■ Activity:
Among the entries below, how many lines include the word "direzione"? Reply with only the number.

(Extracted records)
----------------------------------------
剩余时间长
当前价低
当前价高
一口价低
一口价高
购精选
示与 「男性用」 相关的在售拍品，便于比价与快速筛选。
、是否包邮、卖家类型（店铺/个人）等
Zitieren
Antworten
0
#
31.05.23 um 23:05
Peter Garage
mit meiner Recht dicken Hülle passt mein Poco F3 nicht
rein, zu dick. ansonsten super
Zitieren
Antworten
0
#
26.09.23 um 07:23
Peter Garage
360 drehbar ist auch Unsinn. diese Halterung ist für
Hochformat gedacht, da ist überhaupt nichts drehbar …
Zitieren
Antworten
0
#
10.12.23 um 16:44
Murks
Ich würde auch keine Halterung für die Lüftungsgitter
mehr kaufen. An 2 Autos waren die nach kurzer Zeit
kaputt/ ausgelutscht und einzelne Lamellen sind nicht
----------------------------------------
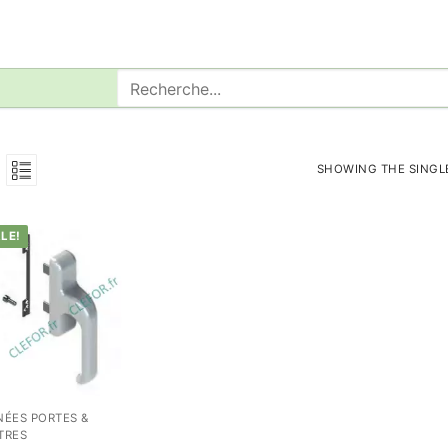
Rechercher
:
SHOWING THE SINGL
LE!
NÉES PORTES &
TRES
----------------------------------------
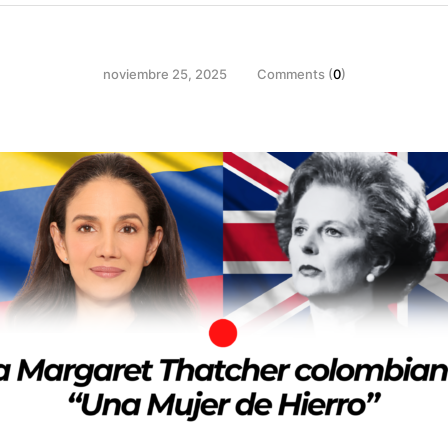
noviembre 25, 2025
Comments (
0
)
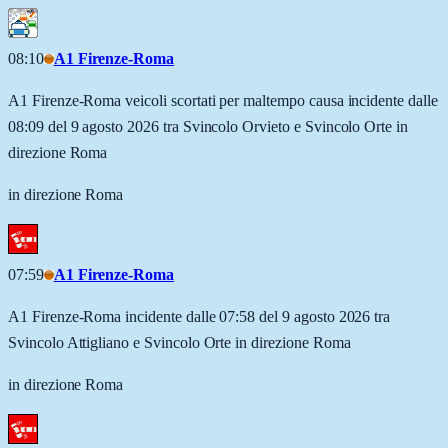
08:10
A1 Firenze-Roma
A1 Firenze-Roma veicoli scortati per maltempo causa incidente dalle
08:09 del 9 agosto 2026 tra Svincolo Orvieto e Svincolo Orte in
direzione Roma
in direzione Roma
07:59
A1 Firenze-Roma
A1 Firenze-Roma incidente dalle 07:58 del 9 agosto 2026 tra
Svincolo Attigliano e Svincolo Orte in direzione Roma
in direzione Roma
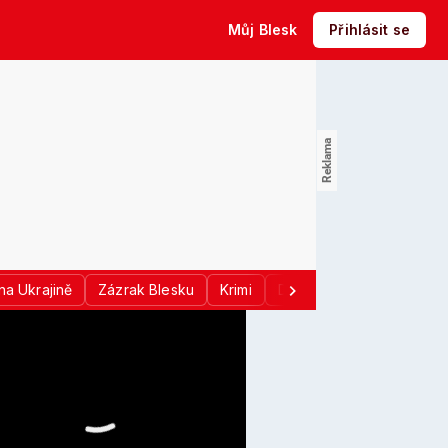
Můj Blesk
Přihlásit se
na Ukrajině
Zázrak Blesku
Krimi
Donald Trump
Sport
----------------------------------------
■ Solution to this task:
4